The yen is bouncing back — here’s what’s happening in FX


Good morning!

The Japanese yen is stronger by 0.5% at 111.13 per dollar as of 8:00 a.m. ET. The currency’s rebound comes after it slumped to a three-week low on Friday, following a Bloomberg report that the BOJ may help banks lend by offering a negative rate on some loans.

Notably, the currency’s strength comes ahead of the Fed’s Wednesday meeting and the Bank of Japan’s Thursday meeting.

Regarding the BOJ meeting, some analysts are expecting the central bank to ease further.

“Headwinds to the Bank of Japan’s efforts to lift inflation have intensified in recent weeks. We expect the Bank to ease more in the upcoming meeting, most probably by increasing asset purchases and cutting interest rates,” argued Capital Economics’ Marcel Thieliant in a note to clients.

As for the rest of the world, here’s the scoreboard:

  • The dollar index is weaker by 0.3% at 94.85. Morgan Stanley’s Hans W. Redeker argued in a note to clients that, “the Fed is likely to keep its statement widely unchanged [on Wednesday] trying to maintain its flexibility to hike in the summer.
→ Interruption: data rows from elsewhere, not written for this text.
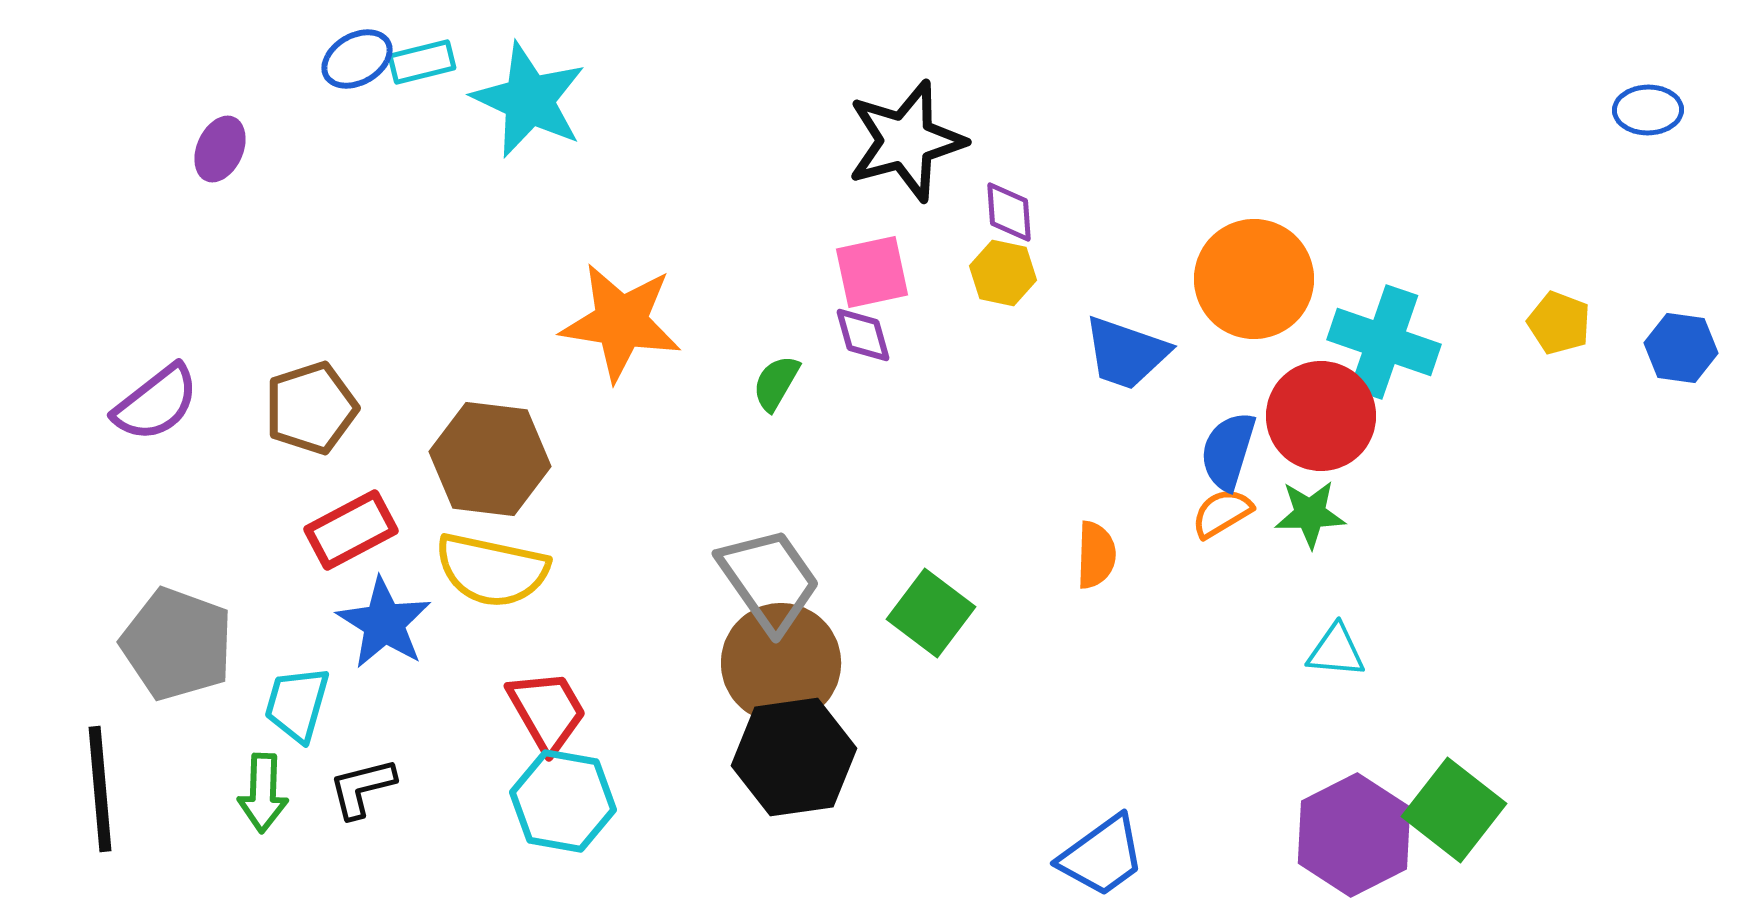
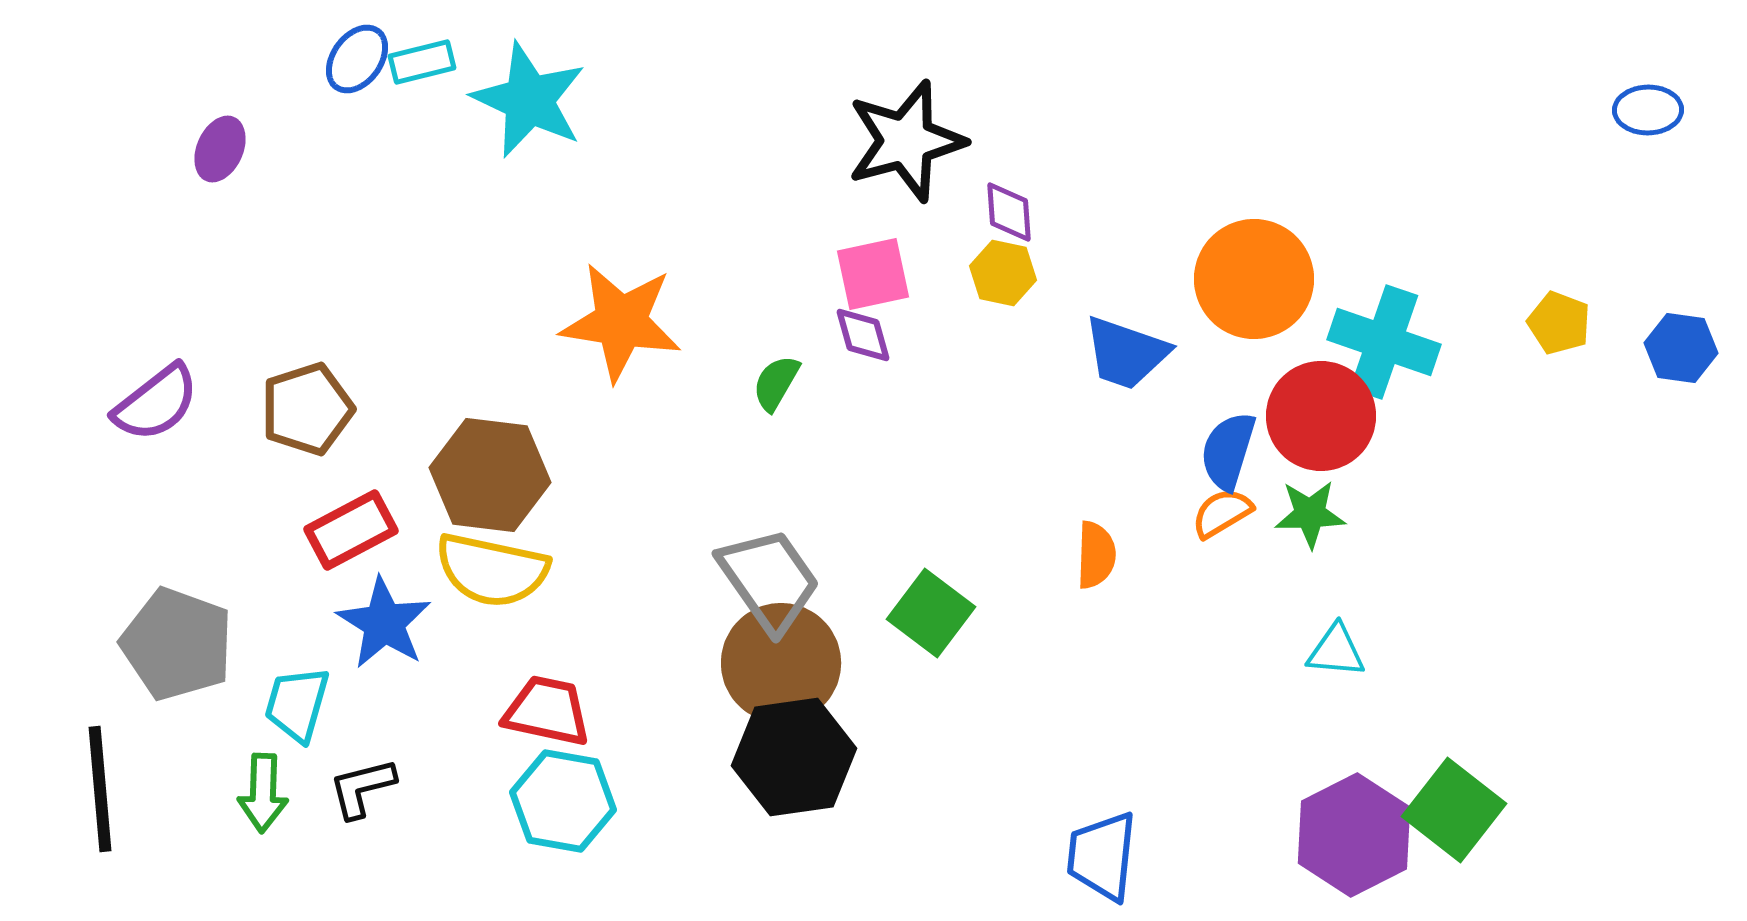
blue ellipse at (357, 59): rotated 24 degrees counterclockwise
pink square at (872, 272): moved 1 px right, 2 px down
brown pentagon at (311, 408): moved 4 px left, 1 px down
brown hexagon at (490, 459): moved 16 px down
red trapezoid at (547, 711): rotated 48 degrees counterclockwise
blue trapezoid at (1102, 856): rotated 132 degrees clockwise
It may even sound more positive on the economy given continued labour market strength … Accordingly, the USD should catch a bid this week not only against the JPY, but on a broader sense.”
  • The euro is stronger by 0.3% at 1.1254 despite the latest data showing that German business climate unexpectedly fell. Germany’s Ifo Business Climate survey slipped to 106.6 in April, down from March’s 106.7, and came in below expectations of 107.1. “Firms at both levels of trade were less satisfied with both their current situation and their business outlook,” Dr. Clemens Fuest from Ifo said in the report.
  • The British pound is stronger by 0.7% at 1.4482. Notably, Bloomberg reports that UK manufacturers, who have been struggling with a weaker pound, are going to try to increase prices to push the cost onto customers.
  • The Chinese yuan closed little changed at 6.4944 after the Financial Times reported that China’s debt total climbed to 237% of gross domestic product in thh first quarter, an all-time high.